Thank you, katelove and Nazsmum. I have learned much from many people here.
I could be wrong, and it would not be the first nor the last time, but I do believe I have something to offer. I grew up in the 1950s and I was born to a chiropractor father and a housewife mother at home. I recall people asking my parents if they could not afford the hospital! Now the reverse is true since having a baby at home is more expensive, most often not covered by insurance - actually having a baby at home does cost less, but since the money is all ready spent on insurance, most people will use what their insurance will cover. In those days, the mother spent a week in the hospital, getting plenty of rest before coming home. Many women looked forward to being waited on in the hospital. Of course, that scenario also jeopardized the breastfeeding routine as women did not have emotional support in that first week for establishing breastfeeding with their new little one. Today, women are sent home 48-72 hours after birth with little support for anything.
My family tried mostly to follow a very raw vegan diet back when Americans were meat and potato types. It was not easy.
I recall exercising with Jack LaLanne on television.
I did yoga - the lotus squat and a headstand, later the backbend.
LLLI was established in 1956 after a Catholic parish picnic with several wives of professional men, medical doctors. (Marian Tompson, Mary White, Mary Ann Cahill, Edwina Froehlich, Mary Ann Kerwin, Viola Lennon, and Betty Wagner.) https://en.wikipedia.org/wiki/La_Leche_League
The wives all breastfed and discussed how it would be a wonderful thing if all new mothers could have a group to reach out to for help and support since many women after WW2 had moved with their husbands for the military or for new jobs away from their families and had little help for breastfeeding or any other babyhood concerns - this is why pediatricians became such a widespread profession after WW2 as they provided the support and were trained, certified, licensed authorities for child health. However, pediatricians pushed baby formula and shots, in addition to the monitoring babies' growth and development. Dr. Robert Mendelsohn often said that ONE GRANDMOTHER = two pediatricians. The growth pattern charts pediatricians used never took into account heredity factors, so a small baby of small parents was subjected to the percentiles of the pediatric charts.
Pediatricians served to refer children to specialists as allergists, surgeons for tonsillectomies, dermatologists for eczema, neurologists, psychologists, and other specialists.
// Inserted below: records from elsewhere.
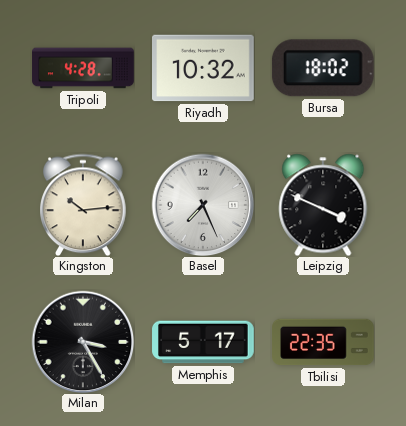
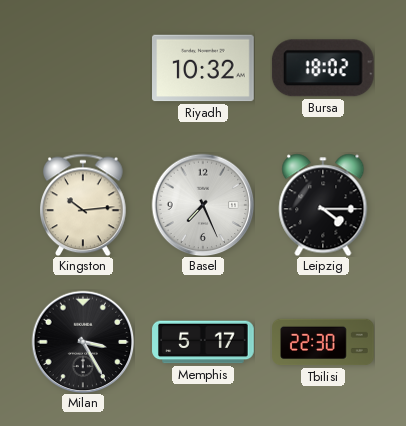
Tripoli: 4:28 -> none
Leipzig: 3:49 -> 4:15
Tbilisi: 22:35 -> 22:30
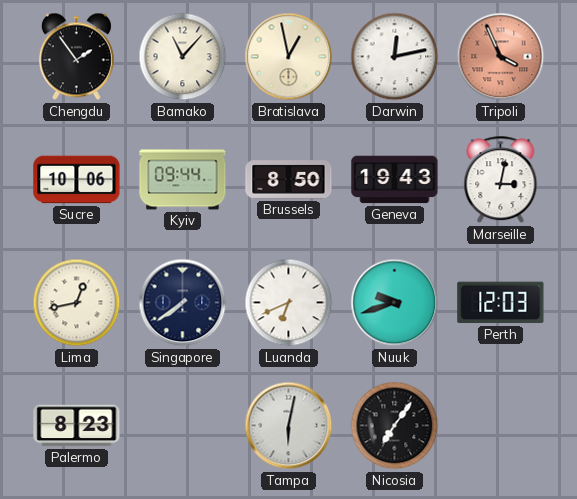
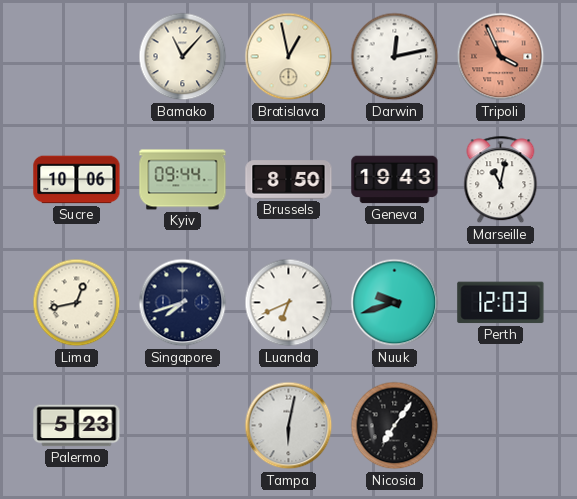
Chengdu: 1:54 -> none
Marseille: 3:02 -> 11:02
Singapore: 7:39 -> 7:42
Palermo: 8:23 -> 5:23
Babies were fed solid food in the first month, in addition to cow's milk and juices. Now solid food is delayed as much as a year.
Cloth diapering is an unusual practice, but still worth it.
Doulas and midwives are a routine in many maternity wards. Fathers participate if they wish. Childbirth classes are offered in most hospitals.
And over three years ago, mothering.com forums had its biggest day ever with 499,755 participants at one time on this forum. Today at this moment, there are 19 members and 12,569 guests on line. Times change. Other websites take our time now.
"Vaccines are like a box of chocolates. You never know what you're gonna get - acute hemorrhagic edema of infancy, allergies, diabetes, eczema, petit/gran mal seizures, ADEM, AFP, ASIA, CFS, GBS, JPA, JRA, LGS, LKS, MS, POF, POTS, RA, SJS, SLE, SPD, TPI, Henoch-Schonlein purpua, fibromyalgia, Retts Syndrome, encephalitis, Hughes Syndrome, neurological damage, coma, or death."